THE TICKER

Steven Mnuchin has a big decision to make. The treasury secretary says he will announce today whether he’s sticking with his plan to attend the Future Investment Initiative in Riyadh next week. 

The trip is an increasingly lonely prospect, as fellow global finance chiefs, Wall Street bigs, corporate executives and others have beat a steady parade away from the "Davos in the desert" conference. A building pile of evidence suggesting the Saudi regime's involvement in the death of journalist Jamal Khashoggi has made the event toxic. (Axios is updating a list of those shunning the event here.)

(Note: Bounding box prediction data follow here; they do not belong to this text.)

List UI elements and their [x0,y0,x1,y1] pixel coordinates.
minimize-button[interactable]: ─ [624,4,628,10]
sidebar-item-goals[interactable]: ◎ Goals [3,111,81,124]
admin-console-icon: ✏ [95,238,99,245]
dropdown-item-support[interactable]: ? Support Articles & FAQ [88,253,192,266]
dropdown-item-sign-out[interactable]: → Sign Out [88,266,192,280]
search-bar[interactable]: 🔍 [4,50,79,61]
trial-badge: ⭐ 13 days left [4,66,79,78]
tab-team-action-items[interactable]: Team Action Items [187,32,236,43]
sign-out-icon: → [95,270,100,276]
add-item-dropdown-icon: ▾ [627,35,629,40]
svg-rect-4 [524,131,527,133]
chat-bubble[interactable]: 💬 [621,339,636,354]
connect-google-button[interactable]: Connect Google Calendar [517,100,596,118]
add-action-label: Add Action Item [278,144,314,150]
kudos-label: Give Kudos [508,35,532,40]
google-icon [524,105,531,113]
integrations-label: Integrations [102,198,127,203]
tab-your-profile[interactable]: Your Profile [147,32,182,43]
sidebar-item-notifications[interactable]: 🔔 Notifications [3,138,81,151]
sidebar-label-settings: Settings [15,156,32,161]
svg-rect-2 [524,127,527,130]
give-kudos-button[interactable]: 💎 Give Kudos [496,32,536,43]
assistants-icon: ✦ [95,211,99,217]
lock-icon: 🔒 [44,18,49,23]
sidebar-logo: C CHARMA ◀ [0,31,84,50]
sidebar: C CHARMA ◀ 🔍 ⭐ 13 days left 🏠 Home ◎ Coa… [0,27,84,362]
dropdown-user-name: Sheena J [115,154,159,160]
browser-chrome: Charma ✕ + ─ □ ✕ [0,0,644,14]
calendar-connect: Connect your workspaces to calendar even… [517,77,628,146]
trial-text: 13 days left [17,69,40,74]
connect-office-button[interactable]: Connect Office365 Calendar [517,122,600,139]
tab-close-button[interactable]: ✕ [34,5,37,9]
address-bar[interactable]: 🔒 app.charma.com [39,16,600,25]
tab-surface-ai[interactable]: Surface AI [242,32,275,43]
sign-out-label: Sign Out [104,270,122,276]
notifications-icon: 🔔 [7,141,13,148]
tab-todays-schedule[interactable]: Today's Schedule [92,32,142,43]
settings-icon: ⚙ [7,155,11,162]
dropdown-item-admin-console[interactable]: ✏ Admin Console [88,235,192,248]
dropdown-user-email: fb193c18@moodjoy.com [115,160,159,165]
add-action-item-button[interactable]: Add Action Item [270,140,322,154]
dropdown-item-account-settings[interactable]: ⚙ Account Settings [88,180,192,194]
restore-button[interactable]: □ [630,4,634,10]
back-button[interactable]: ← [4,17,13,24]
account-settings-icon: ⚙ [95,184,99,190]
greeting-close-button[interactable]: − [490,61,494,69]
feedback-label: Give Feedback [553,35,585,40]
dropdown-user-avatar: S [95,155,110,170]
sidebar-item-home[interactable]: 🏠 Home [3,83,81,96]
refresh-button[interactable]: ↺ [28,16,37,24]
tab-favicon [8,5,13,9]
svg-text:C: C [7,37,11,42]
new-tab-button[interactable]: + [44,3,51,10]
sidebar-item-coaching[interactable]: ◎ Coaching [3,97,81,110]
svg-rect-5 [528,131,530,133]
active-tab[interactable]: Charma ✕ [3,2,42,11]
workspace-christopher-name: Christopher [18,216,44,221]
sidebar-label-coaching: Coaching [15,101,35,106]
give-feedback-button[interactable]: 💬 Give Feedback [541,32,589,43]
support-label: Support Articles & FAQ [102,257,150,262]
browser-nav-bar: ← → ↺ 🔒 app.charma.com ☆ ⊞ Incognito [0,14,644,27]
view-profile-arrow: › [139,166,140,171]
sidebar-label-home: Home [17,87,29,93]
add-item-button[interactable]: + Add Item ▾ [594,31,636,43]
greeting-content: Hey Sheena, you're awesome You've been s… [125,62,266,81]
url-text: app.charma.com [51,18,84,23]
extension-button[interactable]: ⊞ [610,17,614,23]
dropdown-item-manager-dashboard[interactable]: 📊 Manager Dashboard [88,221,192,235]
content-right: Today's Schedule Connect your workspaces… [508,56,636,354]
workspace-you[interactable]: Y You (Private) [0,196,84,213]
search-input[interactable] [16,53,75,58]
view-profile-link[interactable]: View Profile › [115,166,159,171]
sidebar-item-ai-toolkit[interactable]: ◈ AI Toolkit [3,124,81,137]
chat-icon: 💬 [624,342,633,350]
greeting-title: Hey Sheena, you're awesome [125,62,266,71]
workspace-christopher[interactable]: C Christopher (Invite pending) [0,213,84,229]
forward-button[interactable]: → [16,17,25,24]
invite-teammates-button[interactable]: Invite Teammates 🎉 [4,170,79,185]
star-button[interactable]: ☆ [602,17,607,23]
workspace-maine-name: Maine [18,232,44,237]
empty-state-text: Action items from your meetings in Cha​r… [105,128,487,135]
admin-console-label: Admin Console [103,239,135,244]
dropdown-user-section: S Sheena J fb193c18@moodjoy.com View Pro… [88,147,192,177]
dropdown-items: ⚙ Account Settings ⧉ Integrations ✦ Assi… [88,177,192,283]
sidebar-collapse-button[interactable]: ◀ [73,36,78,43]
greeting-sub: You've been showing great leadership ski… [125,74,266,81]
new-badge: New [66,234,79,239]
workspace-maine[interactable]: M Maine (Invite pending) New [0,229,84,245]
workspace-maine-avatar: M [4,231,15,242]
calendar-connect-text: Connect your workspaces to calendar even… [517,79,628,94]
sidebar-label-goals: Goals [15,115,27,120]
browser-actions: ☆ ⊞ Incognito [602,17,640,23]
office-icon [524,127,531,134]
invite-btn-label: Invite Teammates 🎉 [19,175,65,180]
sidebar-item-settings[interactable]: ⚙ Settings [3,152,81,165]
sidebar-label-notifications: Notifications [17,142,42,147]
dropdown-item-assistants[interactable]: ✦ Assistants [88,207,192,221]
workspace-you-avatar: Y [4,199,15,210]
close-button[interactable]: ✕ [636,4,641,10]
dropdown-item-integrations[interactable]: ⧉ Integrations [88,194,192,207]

Addressing reporters Wednesday, Mnuchin said he would “revisit the decision again tomorrow,” noting that “for now” he’s committed to attend. He said he would make a final call based on a report that Secretary of State Mike Pompeo, who visited Saudi Arabia this week, delivers to President Trump. During his trip, Pompeo privately warned Saudi Arabian Crown Prince Mohammed bin Salman in blunt terms that he needs to "own" the situation and that the facts will come out, CNN reports

But the Trump administration has resisted assigning blame, with the president repeatedly reaching for reasons to protect the U.S.-Saudi relationship, as my colleagues Bob Costa, Josh Dawsey and Phil Rucker report: “Trump has stressed Saudi Arabia’s massive investment in U.S. weaponry and worries it could instead purchase arms from China or Russia. He has fretted about the oil-rich desert kingdom cutting off its supply of petroleum to the United States. He has warned against losing a key partner countering Iran’s influence in the Middle East. He has argued that even if the United States tried to isolate the Saudis, the kingdom is too wealthy to ever be truly isolated.”

Trump "has argued that even if the United States tried to isolate the Saudis, the kingdom is too wealthy to ever be truly isolated," they write.

Against that backdrop, it would play against recent history for Mnuchin, a stout Trump loyalist, to scotch his plans. Recall, for example, that Gary Cohn — who is also Jewish — considered resigning last summer after the president equivocated about the white supremacist rally in Charlottesville; Mnuchin made clear at the time under no circumstances would he consider such a move. 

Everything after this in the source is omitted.